The federal medical assistance percentage (FMAP, the federal matching rate for Medicaid expenditures) for U.S. territories is 50% after 2017 (currently, the FMAP is 55%).
The increased FMAP for childless adults and home and community-based attendant services under PPACA ends December 31, 2017.
After 2017, states may no longer elect to provide certain individuals with a presumptive eligibility period for Medicaid.
Medicaid benchmark plans are no longer required to provide minimum essential health benefits after 2017.
After 2017, states are no longer required to operate a website for Medicaid enrollment that is linked to the state’s health benefit exchange and Children’s Health Insurance program (CHIP).

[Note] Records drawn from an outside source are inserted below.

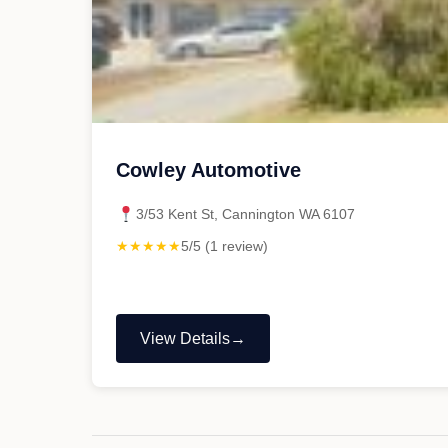
Cowley Automotive
3/53 Kent St, Cannington WA 6107
★★★★★
5/5 (1 review)
View Details
"Cowley
Automotive"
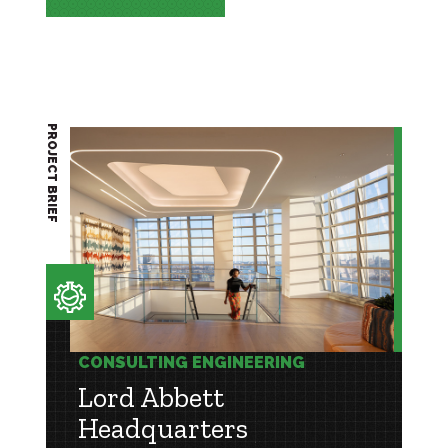
PROJECT BRIEF
CONSULTING ENGINEERING
Lord Abbett
Headquarters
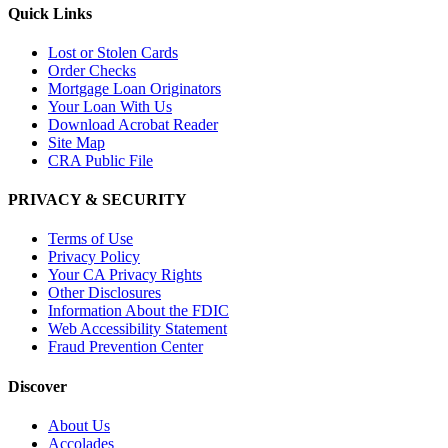
Quick Links
Lost or Stolen Cards
Order Checks
Mortgage Loan Originators
Your Loan With Us
Download Acrobat Reader
Site Map
CRA Public File
PRIVACY & SECURITY
Terms of Use
Privacy Policy
Your CA Privacy Rights
Other Disclosures
Information About the FDIC
Web Accessibility Statement
Fraud Prevention Center
Discover
About Us
Accolades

(Sec. 208) Medicaid allotments for disproportionate share hospitals are increased.
(Sec. 209) The excise tax on high cost employer-sponsored health coverage (popularly known as the “Cadillac tax”) does not apply after 2017.
(Sec. 210) Health savings accounts (HSAs), Archer medical savings accounts (MSAs), health flexible spending arrangements (HFSAs), and health reimbursement arrangements may be used to pay for over-the-counter medications.
(Sec. 211) This bill lowers the tax on distributions from HSAs and Archer MSAs that are not used for medical expenses.
(Sec. 212) Salary reduction contributions to an HFSA under a cafeteria plan are no longer limited.
(Sec. 213) The annual fee on manufacturers and importers of brand name prescription drugs is eliminated.
(Sec. 214) The excise tax on medical devices is eliminated.
(Sec. 215) The annual fee on health insurers is eliminated.
(Sec. 216) Medical costs are allowed as a tax deduction regardless of whether the costs are taken into account when determining the amount of the subsidy for an employer-sponsored retiree prescription drug plan under Medicare part D (Voluntary Prescription Drug Benefit Program).
(Sec. 217) A tax deduction is allowed for medical expenses in excess of 7.5% (currently, 10%) of adjusted gross income.
(Sec. 218) The additional Medicare tax on income above a certain threshold is eliminated.
(Sec. 219) The indoor tanning services tax is eliminated.
(Sec. 220) The net investment income tax is eliminated.
(Sec. 221) A health insurer is allowed a tax deduction for the full amount of an employee’s compensation. (Currently, there is a limit on the amount of an employee’s compensation that a health insurer may deduct.)
(Sec. 222) Provisions relating to the economic substance doctrine are repealed. (The economic substance doctrine treats a transaction as having economic substance if it has a purpose other than reducing income taxes. Currently, there are penalties for claiming tax benefits for transactions without economic substance.)
(Sec. 223) Funds are transferred from the Department of the Treasury to the Federal Hospital Insurance Trust Fund.
GOING FORWARD: A fruitful debate on healthcare reform needs to be grounded in reality, which is just another way of saying facts.
It is not productive to call the HHS Sec/House plan Obamacare Lite.
We are going to need to pass something in the range of these plans, and exaggerated language will make compromise impossible. If that happens, we will have what I call “Obamacare Obamacare”.